With a wide deficit, Sri Lanka’s public finances should remain weak and, thus, face tighter external financing conditions. Public debt is sky-high and weighs on the budget: over 70% of government revenues were spent on interest payments in the first half of 2021. External dependence is high: half of the debt is denominated in foreign currencies and therefore exposed to an increased risk of depreciation. The main creditors are China (10% of debt stock), ADB (13%), Japan (10%), World Bank (9%), and Market Borrowings (47%). Foreign exchange reserves got low (1 month of imports as of October 2021) after the repayment of international sovereign bonds. This prompted the government to obtain a currency loan from China and currency swaps from Bangladesh and India in 2021. The special drawing rights (SDR) allocation from the IMF (USD 797 million) also temporarily mitigates the depletion of foreign exchange reserves. They should remain in distress as other bond repayments are scheduled for 2022. An increase in workers’ remittances (8.8%GDP) and exports, which reached pre-COVID-19 levels in 2021, should continue to offset the impact of weak tourism revenues on the current account. The trade balance should remain in deficit, as exports have not recovered as fast as imports, despite indefinite import restrictions to mitigate the foreign exchange crisis. 

 

The Rajapaksa clan consolidates its power 

Gotabaya Rajapaksa, popular for ending the civil war in 2009, has ruled since 2019. His nationalist and security agenda is symptomatic of the persistent ethnic tensions in Sri Lanka: he had the support of the Sinhalese ethnic majority but received few Tamil votes.
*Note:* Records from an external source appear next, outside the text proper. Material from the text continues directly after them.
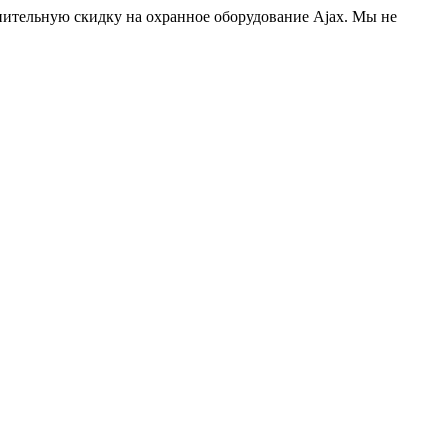
нительную скидку на охранное оборудование Ajax. Мы не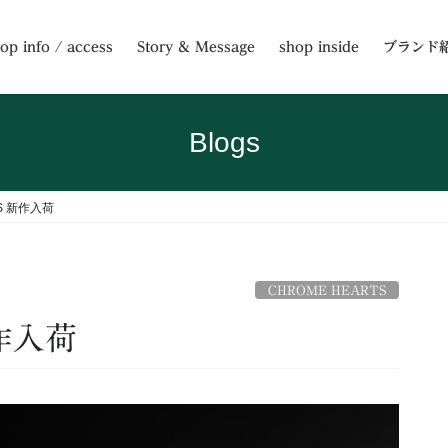
op info / access
Story & Message
shop inside
ブランド
Blogs
TS 新作入荷
CHROME HEARTS
新作入荷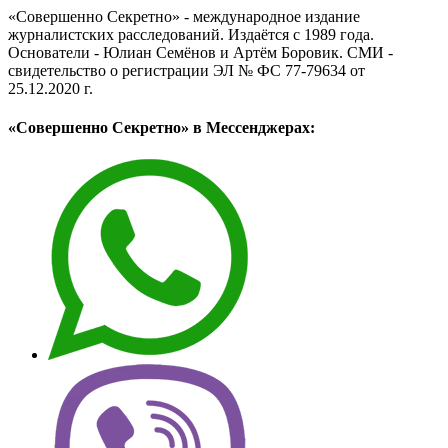
«Совершенно Секретно» - международное издание
журналистских расследований. Издаётся с 1989 года.
Основатели - Юлиан Семёнов и Артём Боровик. CМИ -
свидетельство о регистрации ЭЛ № ФС 77-79634 от
25.12.2020 г.
«Совершенно Секретно» в Мессенджерах: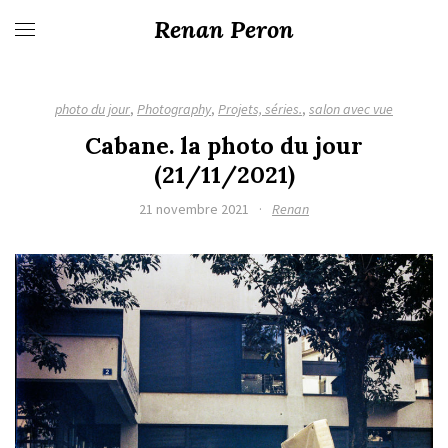
Renan Peron
photo du jour
,
Photography
,
Projets, séries.
,
salon avec vue
Cabane. la photo du jour
(21/11/2021)
21 novembre 2021
·
Renan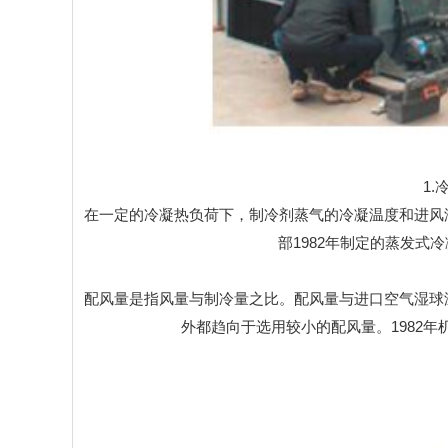
1
在一定的冷凝热负荷下，制冷剂蒸气的冷凝温度和进风
部1982年制定的蒸发式
配风量是指风量与制冷量之比。配风量与进口空气湿球
外都趋向于选用较小的配风量。1982年机械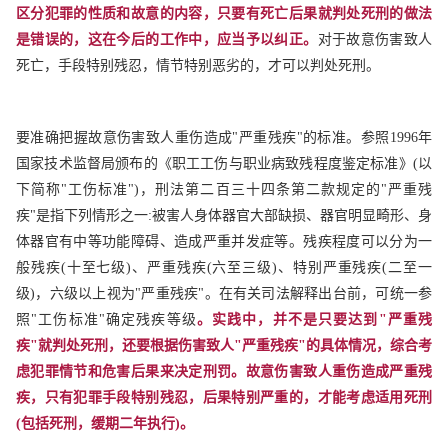
区分犯罪的性质和故意的内容，只要有死亡后果就判处死刑的做法
是错误的，这在今后的工作中，应当予以纠正。
对于故意伤害致人
死亡，手段特别残忍，情节特别恶劣的，才可以判处死刑。
要准确把握故意伤害致人重伤造成"严重残疾"的标准。参照1996年
国家技术监督局颁布的《职工工伤与职业病致残程度鉴定标准》(以
下简称"工伤标准")，刑法第二百三十四条第二款规定的"严重残
疾"是指下列情形之一:被害人身体器官大部缺损、器官明显畸形、身
体器官有中等功能障碍、造成严重并发症等。残疾程度可以分为一
般残疾(十至七级)、严重残疾(六至三级)、特别严重残疾(二至一
级)，六级以上视为"严重残疾"。在有关司法解释出台前，可统一参
照"工伤标准"确定残疾等级
。实践中，并不是只要达到"严重残
疾"就判处死刑，还要根据伤害致人"严重残疾"的具体情况，综合考
虑犯罪情节和危害后果来决定刑罚。故意伤害致人重伤造成严重残
疾，只有犯罪手段特别残忍，后果特别严重的，才能考虑适用死刑
(包括死刑，缓期二年执行)。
Parliamentary elections in August 2020 resulted in the victory of Sri Lanka Podujana Peramuna (SLLP), the President’s party, which secured a two-thirds majority. The appointment as prime minister of his brother and former President Mahinda Rajapaksa, who had adopted a nationalist, centralist, and authoritarian line between 2005 and 2015, has raised fears that the previous government’s achievements in terms of corruption, separation of powers, and press freedom would be reversed. The SLLP passed the 20th Amendment on October 2020, expanding the President’s immunity and allowing the President to appoint anyone to the government without approbation from the parliament: Rajapaksa appointed his brother as Finance Minister, tightening the family’s grip over power.

 

Externally, the Rajapaksa clan is under international scrutiny. The Office of the UN High Commissioner for Human Rights was mandated to collect evidence of crimes during Sri Lanka’s civil war, which ended with defeating the separatist Tamil Tigers and a spate of civilian deaths. Relations with China may deepen again in the coming years. For instance, China is heavily involved in Sri Lanka's development of the Colombo Port City Economic Commission Act. However, the question of dependence on this financing arose: the authorities failed to repay and were forced to cede the port of Hambantota to China for 99 years in 2017.